PROVIDED ENTRIES —
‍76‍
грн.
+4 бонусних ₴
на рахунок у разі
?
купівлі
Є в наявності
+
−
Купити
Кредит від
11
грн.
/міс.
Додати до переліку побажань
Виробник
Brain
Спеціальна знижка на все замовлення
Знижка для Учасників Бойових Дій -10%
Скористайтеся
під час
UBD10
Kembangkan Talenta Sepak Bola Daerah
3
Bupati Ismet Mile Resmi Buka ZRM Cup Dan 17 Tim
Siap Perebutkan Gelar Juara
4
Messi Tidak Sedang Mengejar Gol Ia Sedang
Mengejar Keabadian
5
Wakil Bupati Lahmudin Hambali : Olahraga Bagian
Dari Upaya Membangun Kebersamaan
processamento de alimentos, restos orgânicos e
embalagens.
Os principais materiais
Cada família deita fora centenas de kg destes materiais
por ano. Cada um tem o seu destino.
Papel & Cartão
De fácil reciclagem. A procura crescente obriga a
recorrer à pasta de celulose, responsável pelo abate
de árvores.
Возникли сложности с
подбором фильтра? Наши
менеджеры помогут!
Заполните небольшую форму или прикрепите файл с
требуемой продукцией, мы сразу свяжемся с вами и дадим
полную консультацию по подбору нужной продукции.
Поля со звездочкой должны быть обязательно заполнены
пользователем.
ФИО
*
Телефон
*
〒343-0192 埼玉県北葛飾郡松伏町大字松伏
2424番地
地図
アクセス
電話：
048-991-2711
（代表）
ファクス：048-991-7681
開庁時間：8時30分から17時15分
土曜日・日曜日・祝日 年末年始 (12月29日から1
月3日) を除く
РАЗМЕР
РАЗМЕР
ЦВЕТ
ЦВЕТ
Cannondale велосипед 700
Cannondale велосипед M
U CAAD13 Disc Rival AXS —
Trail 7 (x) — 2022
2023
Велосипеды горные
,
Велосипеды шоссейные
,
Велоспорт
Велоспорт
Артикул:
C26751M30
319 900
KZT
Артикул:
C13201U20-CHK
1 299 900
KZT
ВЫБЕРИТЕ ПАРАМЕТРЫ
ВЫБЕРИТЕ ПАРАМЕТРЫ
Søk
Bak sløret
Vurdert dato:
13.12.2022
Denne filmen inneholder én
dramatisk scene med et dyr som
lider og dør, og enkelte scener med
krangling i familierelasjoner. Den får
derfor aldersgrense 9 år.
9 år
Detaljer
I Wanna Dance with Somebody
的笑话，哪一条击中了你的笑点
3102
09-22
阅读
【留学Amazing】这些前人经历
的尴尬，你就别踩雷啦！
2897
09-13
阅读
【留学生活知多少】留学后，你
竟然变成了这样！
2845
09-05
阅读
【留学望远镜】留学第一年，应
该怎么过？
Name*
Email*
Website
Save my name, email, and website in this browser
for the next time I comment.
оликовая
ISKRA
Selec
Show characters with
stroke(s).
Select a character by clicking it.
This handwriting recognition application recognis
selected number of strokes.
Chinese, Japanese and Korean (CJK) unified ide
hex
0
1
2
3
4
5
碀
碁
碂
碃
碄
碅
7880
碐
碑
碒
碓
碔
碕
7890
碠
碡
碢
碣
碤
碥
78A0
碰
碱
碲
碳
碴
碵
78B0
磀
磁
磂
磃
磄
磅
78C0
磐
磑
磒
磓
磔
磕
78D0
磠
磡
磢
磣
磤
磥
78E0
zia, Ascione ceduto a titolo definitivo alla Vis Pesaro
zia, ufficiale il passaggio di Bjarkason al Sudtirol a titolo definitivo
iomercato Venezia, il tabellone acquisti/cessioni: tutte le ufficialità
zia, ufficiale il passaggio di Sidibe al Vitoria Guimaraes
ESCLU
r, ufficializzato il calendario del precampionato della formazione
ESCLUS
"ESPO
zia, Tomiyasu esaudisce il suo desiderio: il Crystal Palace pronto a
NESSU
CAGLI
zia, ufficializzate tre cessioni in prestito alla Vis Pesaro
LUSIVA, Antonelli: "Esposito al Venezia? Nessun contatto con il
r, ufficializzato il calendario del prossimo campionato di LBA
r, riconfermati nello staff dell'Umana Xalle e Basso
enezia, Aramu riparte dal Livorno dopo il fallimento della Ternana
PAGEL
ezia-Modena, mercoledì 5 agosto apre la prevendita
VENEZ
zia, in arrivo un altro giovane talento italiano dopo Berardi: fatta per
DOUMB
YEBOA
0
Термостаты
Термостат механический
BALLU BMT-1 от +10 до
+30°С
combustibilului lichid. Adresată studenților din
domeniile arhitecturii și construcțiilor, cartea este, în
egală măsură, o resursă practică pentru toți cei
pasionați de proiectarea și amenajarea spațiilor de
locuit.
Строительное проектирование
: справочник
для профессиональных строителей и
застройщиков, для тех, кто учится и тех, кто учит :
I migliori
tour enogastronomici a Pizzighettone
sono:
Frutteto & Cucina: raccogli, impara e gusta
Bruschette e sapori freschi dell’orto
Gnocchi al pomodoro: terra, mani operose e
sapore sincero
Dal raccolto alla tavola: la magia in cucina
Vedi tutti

WORK REQUIRED — For each line in the data that holds the word "Cada", copy the line.

YOUR SOLUTION —
Cada família deita fora centenas de kg destes materiais
por ano. Cada um tem o seu destino.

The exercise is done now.